═══ INFORMATION GIVEN ═══

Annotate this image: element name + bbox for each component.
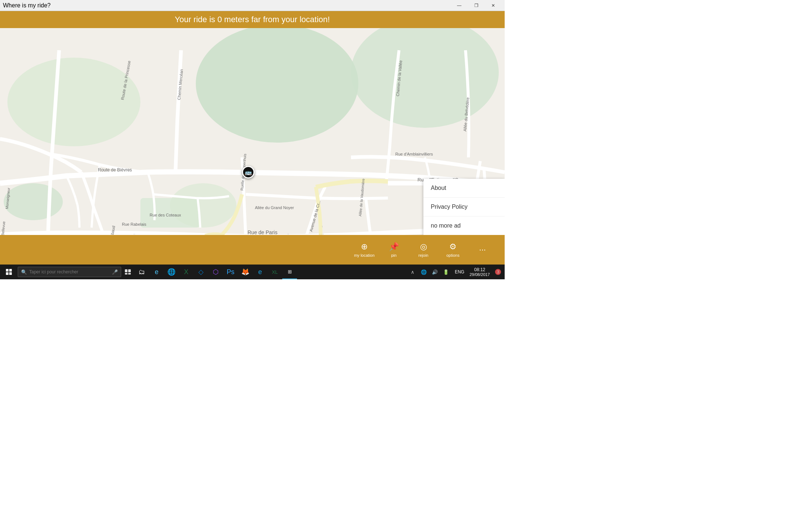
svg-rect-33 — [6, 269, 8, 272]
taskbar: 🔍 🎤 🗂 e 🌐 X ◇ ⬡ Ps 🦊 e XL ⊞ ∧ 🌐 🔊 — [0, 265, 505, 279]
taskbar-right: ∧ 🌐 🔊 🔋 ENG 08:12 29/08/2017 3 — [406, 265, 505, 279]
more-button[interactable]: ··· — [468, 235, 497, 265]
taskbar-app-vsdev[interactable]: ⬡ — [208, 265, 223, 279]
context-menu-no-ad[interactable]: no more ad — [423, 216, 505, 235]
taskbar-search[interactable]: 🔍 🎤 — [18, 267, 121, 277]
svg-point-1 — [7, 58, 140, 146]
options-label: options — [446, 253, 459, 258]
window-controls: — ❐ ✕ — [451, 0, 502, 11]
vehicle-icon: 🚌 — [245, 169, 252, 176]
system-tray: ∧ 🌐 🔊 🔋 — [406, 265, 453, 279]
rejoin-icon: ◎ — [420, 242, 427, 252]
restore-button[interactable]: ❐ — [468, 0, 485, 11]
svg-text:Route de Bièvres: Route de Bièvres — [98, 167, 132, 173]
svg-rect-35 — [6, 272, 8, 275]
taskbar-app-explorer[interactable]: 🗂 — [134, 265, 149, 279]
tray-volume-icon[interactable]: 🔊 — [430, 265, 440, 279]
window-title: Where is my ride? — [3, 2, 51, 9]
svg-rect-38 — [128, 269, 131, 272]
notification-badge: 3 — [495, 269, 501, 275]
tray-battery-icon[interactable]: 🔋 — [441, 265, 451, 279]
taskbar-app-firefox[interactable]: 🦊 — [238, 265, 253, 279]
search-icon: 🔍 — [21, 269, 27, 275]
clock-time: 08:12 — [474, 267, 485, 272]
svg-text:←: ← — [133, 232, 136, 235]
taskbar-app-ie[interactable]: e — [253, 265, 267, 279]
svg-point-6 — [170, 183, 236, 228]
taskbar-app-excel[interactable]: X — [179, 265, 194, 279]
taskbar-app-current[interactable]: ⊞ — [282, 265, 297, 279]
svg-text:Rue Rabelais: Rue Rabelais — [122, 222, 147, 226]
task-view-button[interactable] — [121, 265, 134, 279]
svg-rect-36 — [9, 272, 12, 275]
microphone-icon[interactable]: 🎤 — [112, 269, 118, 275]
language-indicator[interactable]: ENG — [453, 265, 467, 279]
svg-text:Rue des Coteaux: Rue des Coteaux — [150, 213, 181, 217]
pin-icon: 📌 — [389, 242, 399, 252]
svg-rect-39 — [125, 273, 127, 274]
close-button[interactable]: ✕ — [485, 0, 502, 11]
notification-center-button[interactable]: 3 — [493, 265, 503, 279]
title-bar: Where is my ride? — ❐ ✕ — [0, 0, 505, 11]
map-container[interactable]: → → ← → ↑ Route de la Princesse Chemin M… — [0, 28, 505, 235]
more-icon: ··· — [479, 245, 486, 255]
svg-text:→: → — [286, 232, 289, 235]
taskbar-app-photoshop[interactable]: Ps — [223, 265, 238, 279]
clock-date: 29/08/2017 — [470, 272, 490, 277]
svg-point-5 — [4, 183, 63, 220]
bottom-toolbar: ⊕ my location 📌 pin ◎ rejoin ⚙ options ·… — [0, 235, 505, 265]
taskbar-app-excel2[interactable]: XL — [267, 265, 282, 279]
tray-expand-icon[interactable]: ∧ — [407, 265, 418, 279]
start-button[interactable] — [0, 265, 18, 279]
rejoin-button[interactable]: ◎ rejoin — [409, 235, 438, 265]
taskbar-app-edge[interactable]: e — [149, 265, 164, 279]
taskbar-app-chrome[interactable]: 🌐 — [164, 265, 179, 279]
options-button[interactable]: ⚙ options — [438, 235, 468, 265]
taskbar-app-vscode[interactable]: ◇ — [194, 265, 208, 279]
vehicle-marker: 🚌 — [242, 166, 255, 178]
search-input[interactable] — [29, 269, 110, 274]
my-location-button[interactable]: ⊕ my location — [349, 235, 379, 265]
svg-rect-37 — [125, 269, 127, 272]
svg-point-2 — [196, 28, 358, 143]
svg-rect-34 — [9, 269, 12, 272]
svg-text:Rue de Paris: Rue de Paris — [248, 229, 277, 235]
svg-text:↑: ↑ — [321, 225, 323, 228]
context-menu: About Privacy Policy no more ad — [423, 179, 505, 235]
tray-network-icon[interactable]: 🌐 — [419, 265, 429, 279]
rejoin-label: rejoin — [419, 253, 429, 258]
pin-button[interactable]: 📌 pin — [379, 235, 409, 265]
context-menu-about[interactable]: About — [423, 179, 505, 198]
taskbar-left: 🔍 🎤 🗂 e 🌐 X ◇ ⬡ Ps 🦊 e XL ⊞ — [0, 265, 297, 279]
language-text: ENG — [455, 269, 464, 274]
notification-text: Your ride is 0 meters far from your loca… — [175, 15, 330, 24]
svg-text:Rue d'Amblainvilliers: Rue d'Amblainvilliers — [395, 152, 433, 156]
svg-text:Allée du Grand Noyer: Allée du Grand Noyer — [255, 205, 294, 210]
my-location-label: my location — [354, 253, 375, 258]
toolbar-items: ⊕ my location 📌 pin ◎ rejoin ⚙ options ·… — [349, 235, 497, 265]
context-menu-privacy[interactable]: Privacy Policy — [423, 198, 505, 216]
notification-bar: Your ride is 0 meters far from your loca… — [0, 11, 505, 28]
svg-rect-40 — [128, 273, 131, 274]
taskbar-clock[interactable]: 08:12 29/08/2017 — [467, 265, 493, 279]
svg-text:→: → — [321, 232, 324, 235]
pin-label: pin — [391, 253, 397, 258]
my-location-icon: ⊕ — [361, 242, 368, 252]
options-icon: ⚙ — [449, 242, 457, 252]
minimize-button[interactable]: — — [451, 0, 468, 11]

═══

* _PROMPT_:
Every line in the data that holds the string "search" should be returned.

* _WRITTEN RESPONSE_:
taskbar-search[interactable]: 🔍 🎤 — [18, 267, 121, 277]
search-icon: 🔍 — [21, 269, 27, 275]
search-input[interactable] — [29, 269, 110, 274]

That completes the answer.